⟨

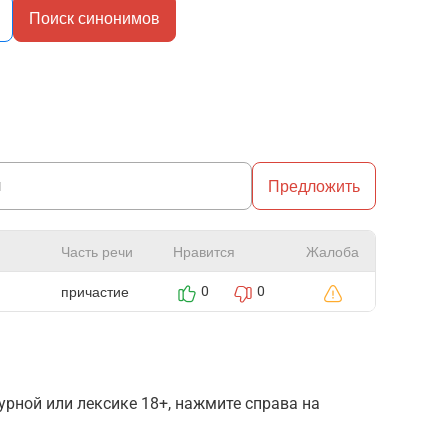
Поиск синонимов
Предложить
Часть речи
Нравится
Жалоба
причастие
0
0
рной или лексике 18+, нажмите справа на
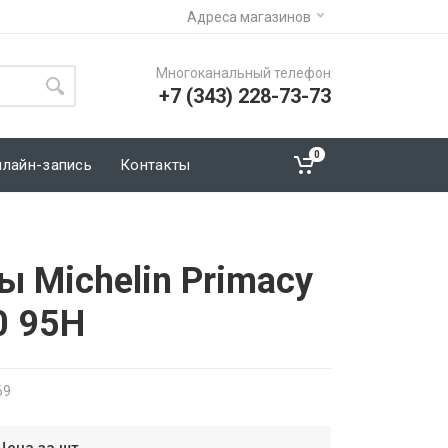
Адреса магазинов
Многоканальный телефон
+7 (343) 228-73-73
0
нлайн-запись
Контакты
 Michelin Primacy
0 95H
69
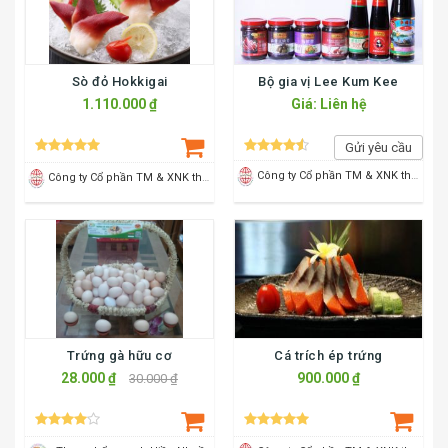
Sò đỏ Hokkigai
Bộ gia vị Lee Kum Kee
1.110.000 ₫
Giá: Liên hệ
Gửi yêu cầu
Công ty Cổ phần TM & XNK thực phẩm Sao Mai
Công ty Cổ phần TM & XNK thực phẩm Sao Mai
Trứng gà hữu cơ
Cá trích ép trứng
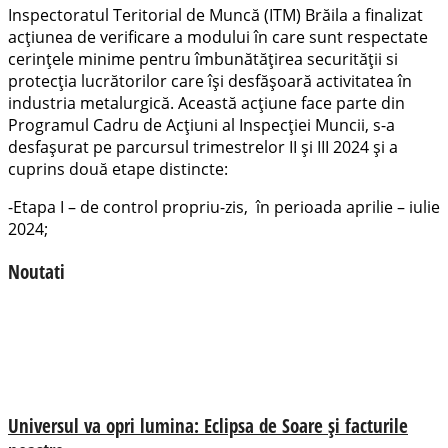
Inspectoratul Teritorial de Muncă (ITM) Brăila a finalizat
acțiunea de verificare a modului în care sunt respectate
cerințele minime pentru îmbunătățirea securității si
protecția lucrătorilor care își desfășoară activitatea în
industria metalurgică. Această acțiune face parte din
Programul Cadru de Acțiuni al Inspecției Muncii, s-a
desfașurat pe parcursul trimestrelor II şi III 2024 şi a
cuprins două etape distincte:
-Etapa I – de control propriu-zis, în perioada aprilie – iulie
2024;
Noutati
Universul va opri lumina: Eclipsa de Soare și facturile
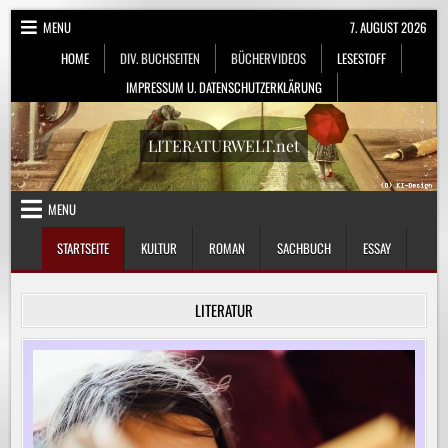
Skip
MENU
7. AUGUST 2026
to
HOME
DIV. BUCHSEITEN
BÜCHERVIDEOS
LESESTOFF
content
IMPRESSUM U. DATENSCHUTZERKLÄRUNG
LITERATURWELT.net
MENU
STARTSEITE
KULTUR
ROMAN
SACHBUCH
ESSAY
LITERATUR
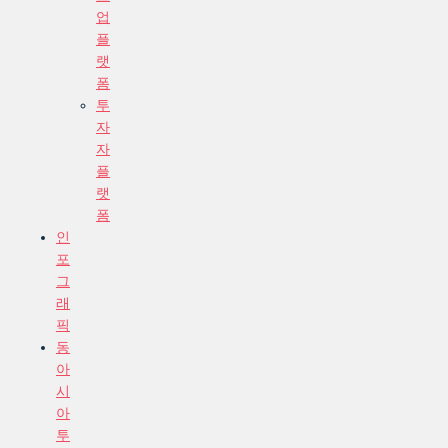
업
플
랫
폼
투
자
자
플
랫
폼
인
포
그
래
픽
동
아
시
아
투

⟩

## Activity
Line by line, write out the material exactly, leaving the images out.

## Task answer
Поиск синонимов
Предложить
Часть речи
Нравится
Жалоба
причастие
0
0
рной или лексике 18+, нажмите справа на
Адреса магазинов
Многоканальный телефон
+7 (343) 228-73-73
0
нлайн-запись
Контакты
 Michelin Primacy
0 95H
69
Sò đỏ Hokkigai
Bộ gia vị Lee Kum Kee
1.110.000 ₫
Giá: Liên hệ
Gửi yêu cầu
Công ty Cổ phần TM & XNK thực phẩm Sao Mai
Công ty Cổ phần TM & XNK thực phẩm Sao Mai
Trứng gà hữu cơ
Cá trích ép trứng
Inspectoratul Teritorial de Muncă (ITM) Brăila a finalizat
acțiunea de verificare a modului în care sunt respectate
cerințele minime pentru îmbunătățirea securității si
protecția lucrătorilor care își desfășoară activitatea în
industria metalurgică. Această acțiune face parte din
Programul Cadru de Acțiuni al Inspecției Muncii, s-a
desfașurat pe parcursul trimestrelor II şi III 2024 şi a
cuprins două etape distincte:
-Etapa I – de control propriu-zis, în perioada aprilie – iulie
2024;
Noutati
Universul va opri lumina: Eclipsa de Soare și facturile
Skip
MENU
7. AUGUST 2026
to
HOME
DIV. BUCHSEITEN
BÜCHERVIDEOS
LESESTOFF
content
IMPRESSUM U. DATENSCHUTZERKLÄRUNG
LITERATURWELT.net
MENU
STARTSEITE
KULTUR
ROMAN
SACHBUCH
ESSAY
LITERATUR
업
플
랫
폼
투
자
자
플
랫
폼
인
포
그
래
픽
동
아
시
아
투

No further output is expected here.